108 Breaths began with a box. One of a dozen boxes and two bags used to transport the life of Mark Wollacott back to England from Japan. Even more bags were consigned to the rubbage collection point in Kishiwada. Other items were left behind in the apartment for his successor on the JET Programme in the city. One of those boxes contained a dust covered magazine and a series of notebooks.
Rediscovering those notebooks crammed full of haiku and the issue of Kyoto Journal that started it all, took Mark back to 2005. A year spent teaching, coaching the softball team and learning Japanese from squiggles drawn in the sand. A winter spent sitting in the cold teacher's room reading magazines and books on the sly from behind a big old pile of important looking documents. He was vaguely aware of haiku, but never considered himself much of a poet, save for the occasional and probably cringe-inducing Valentine's effort.
The Kyoto Journal changed all that. It took the JET Programme rookie from Muppet to poet in less than an hour. Haiku were simple, short and accessible. They did not require rhyming structures, complicated metre or gerrymandered alliteration. They were bare, stripped down images like pre-camera photographs or quick sketches.
A haiku is one breath. That is, it should be spoken in one breath with only a minor pause after the first or second line. This is why haiku in Japanese developed a simple 17-On structure. An "On" is a letter, but in Japanese most On are equivalent to an English syllable. That is why English ones, such as most of those found in 108 Breaths, contain 17 syllables. These are usually split into a 5-7-5 format over three lines. English is far more expressive with one and two syllable words than Japanese, so anything from 10 to 17 syllables are fine, with the few syllable poems retaining more of a Japanese feel to them.
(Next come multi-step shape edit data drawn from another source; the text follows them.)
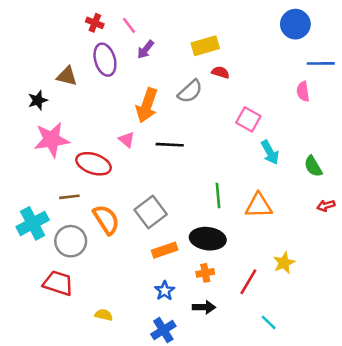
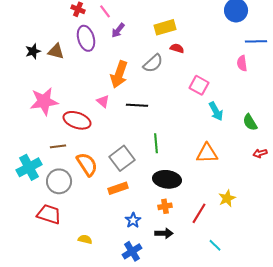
black star: (38, 100) -> (33, 51), moved
green line: (218, 195) -> (156, 143), moved
orange rectangle: (165, 250) -> (118, 188), moved

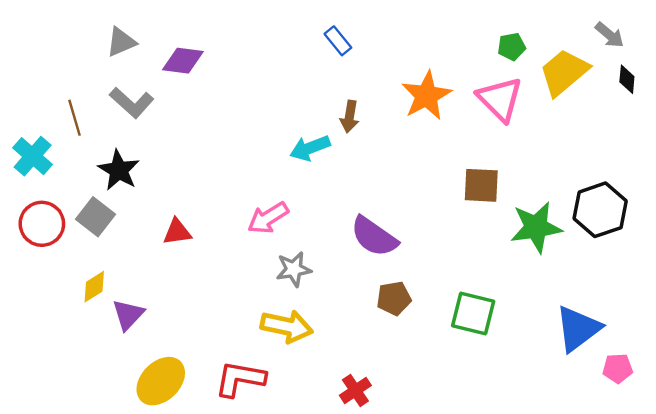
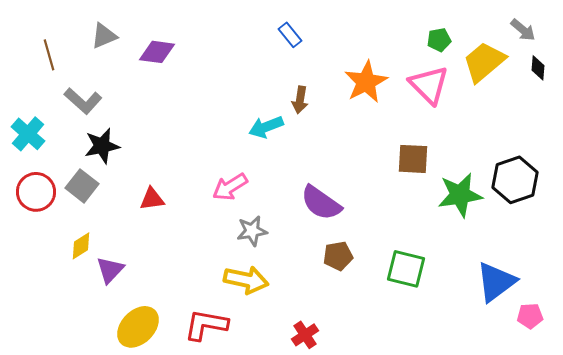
gray L-shape: (132, 103) -> (83, 101), moved
brown line: (75, 118) -> (49, 55), moved
black star: (119, 170) -> (102, 146), turned 30

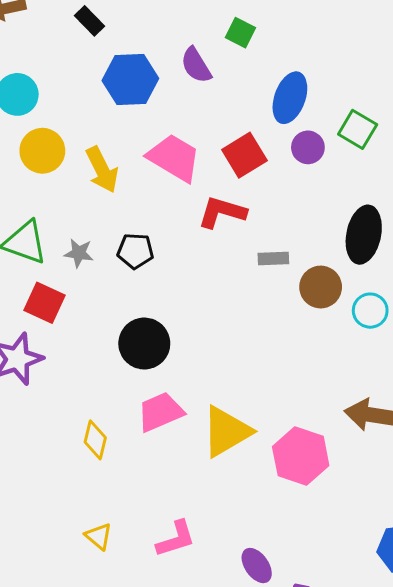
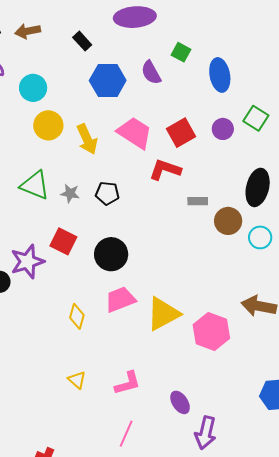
blue ellipse: (290, 98) -> (220, 75), moved, turned -32
red square: (45, 303) -> (63, 241), moved

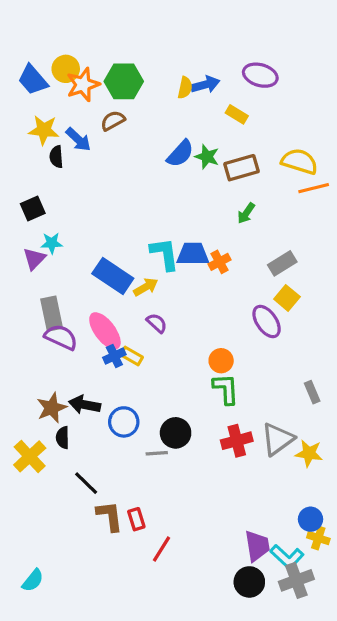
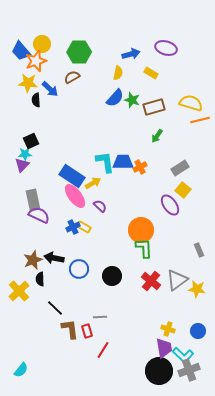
orange star: (83, 85) -> (36, 61), moved
yellow semicircle: (185, 88) -> (118, 73), moved
black square: (33, 209) -> (31, 141), moved
cyan star: (52, 243) -> (25, 154), moved
pink ellipse: (105, 331) -> (75, 196), moved
orange circle: (221, 361) -> (141, 230), size x1.6
red cross: (237, 441) -> (151, 281), turned -36
gray line: (157, 453) -> (100, 317), moved
yellow cross: (318, 538) -> (168, 329), moved
black circle: (249, 582) -> (159, 371), size x1.4

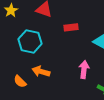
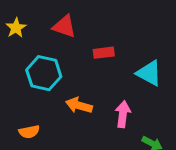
orange arrow: (41, 71) -> (79, 105), moved
orange semicircle: (20, 81) -> (29, 132), turned -56

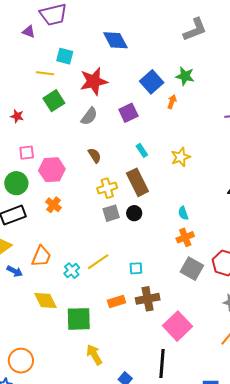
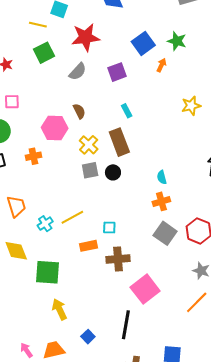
yellow star: (181, 157) -> (191, 106), moved
pink hexagon: (52, 170) -> (55, 128), moved
yellow cross: (107, 188) -> (89, 145), turned -36
orange cross: (53, 205) -> (33, 156), turned 35
orange trapezoid: (41, 256) -> (16, 206), turned -45
orange rectangle: (116, 302) -> (89, 246), moved

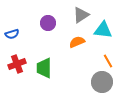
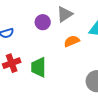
gray triangle: (81, 15) -> (65, 14), moved

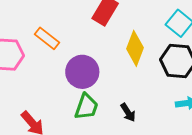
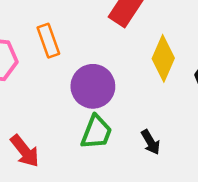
orange rectangle: (47, 38) -> (48, 41), turned 30

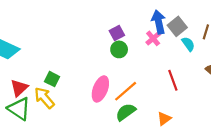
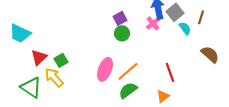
green square: (52, 79) -> (61, 60), turned 32
red line: (173, 80) -> (170, 72), moved
red triangle: (19, 88) -> (39, 57), moved

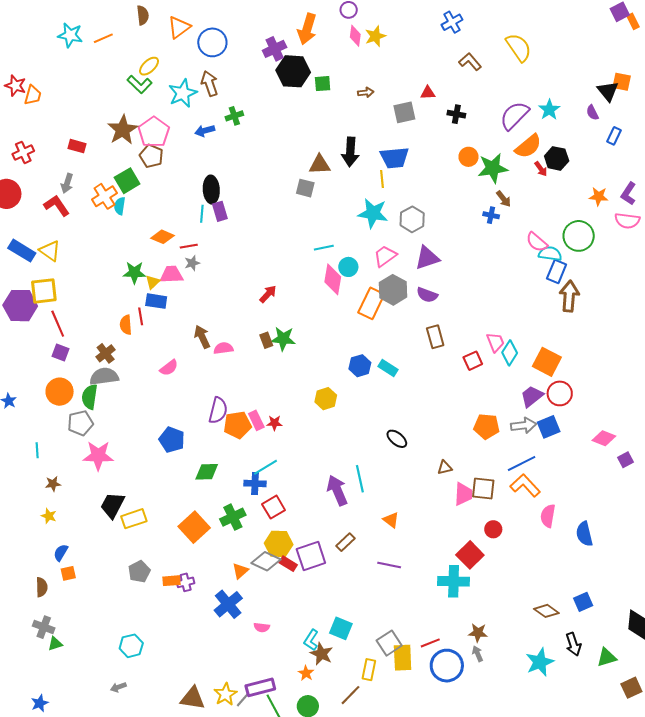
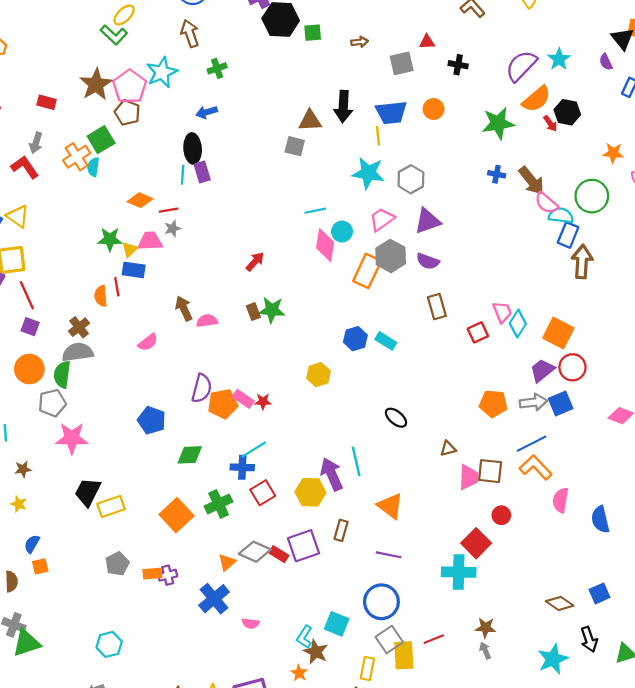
cyan star: (183, 93) -> (162, 72), moved
blue arrow: (205, 131) -> (207, 112), moved
orange circle: (468, 157) -> (434, 109), moved
brown arrow: (504, 199) -> (532, 181), moved, size x1.6
pink rectangle: (256, 420) -> (243, 399), turned -30
orange triangle: (391, 520) -> (390, 506), size x1.5
brown rectangle: (346, 542) -> (341, 530), turned -30
yellow hexagon: (279, 544) -> (310, 492), moved
green triangle: (55, 644) -> (26, 643), size x1.8
blue circle: (447, 666) -> (381, 602), moved

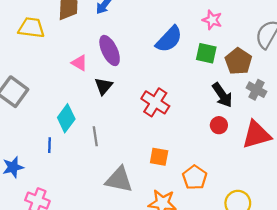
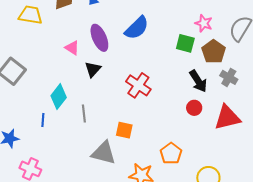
pink star: (212, 20) -> (204, 23), moved
blue semicircle: (169, 39) -> (137, 28), moved
orange square: (159, 157) -> (124, 130), moved

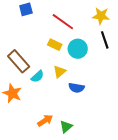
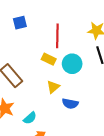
red line: (63, 22) -> (57, 36), turned 55
cyan semicircle: (37, 76) -> (30, 118), moved

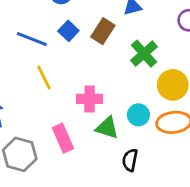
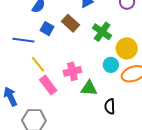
brown rectangle: (103, 31) -> (70, 23), turned -66
cyan circle: (138, 115) -> (111, 65), moved
pink rectangle: (63, 138) -> (48, 85), moved

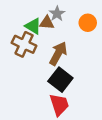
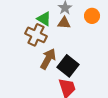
brown triangle: (47, 23) -> (64, 23), moved
brown arrow: (58, 53) -> (48, 59), moved

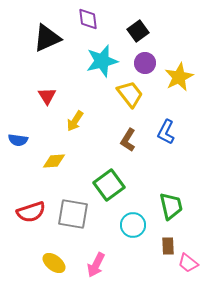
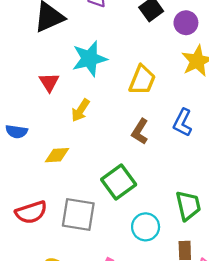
cyan star: (102, 61) -> (89, 59), moved
purple circle: (145, 63) -> (186, 23), moved
yellow trapezoid: (130, 94) -> (142, 80), turned 60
This simplicity meant that Mark could immediately get a notebook out and start creating the haiku, which led to 108 Breaths. Over the remaining four and a half years in Japan he documented the highs and lows of life on the other side of the planet. These ranged from experiences on the JET Programme to love and local culture. On occasion these expanded to become tanka or were mixed with stories to become haibun. His haiku were displayed in two culture festivals and became part of his teaching programme at seven schools. The latter taking the form of a class where students learnt to translate their own original haiku into English.
According to strict Japanese rules, a haiku is centred on nature and revolves around the seasons. They should contain a place, an action and a stillness. Like much of modern J-Culture, the form has become fossilized. In English, these rules have become more relaxed. Born outside the culture and having developed his haiku in isolation, Mark's book 108 Breaths mixes nature with the fallibility of humanity as seen in senryu and a pinch of English wit and wordplay.
Living in Japan was never a dull affair. 108 Breaths covers the quiet isolation of Kashiwara with the religious fervour of Kishiwada, the friendliness of Kagawa with culturally distinct Taketomi to the far south. Most of the weirdness came from Mark's attempts to survive in a new culture, to find love, to survive nature and weather he'd never experienced before and to navigate the oddest of school systems. The JET Programme took him to places where individualism was stamped out with electric razors and cans of spray-paint, and where students rush to the window to witness Osaka's five minutes of snow.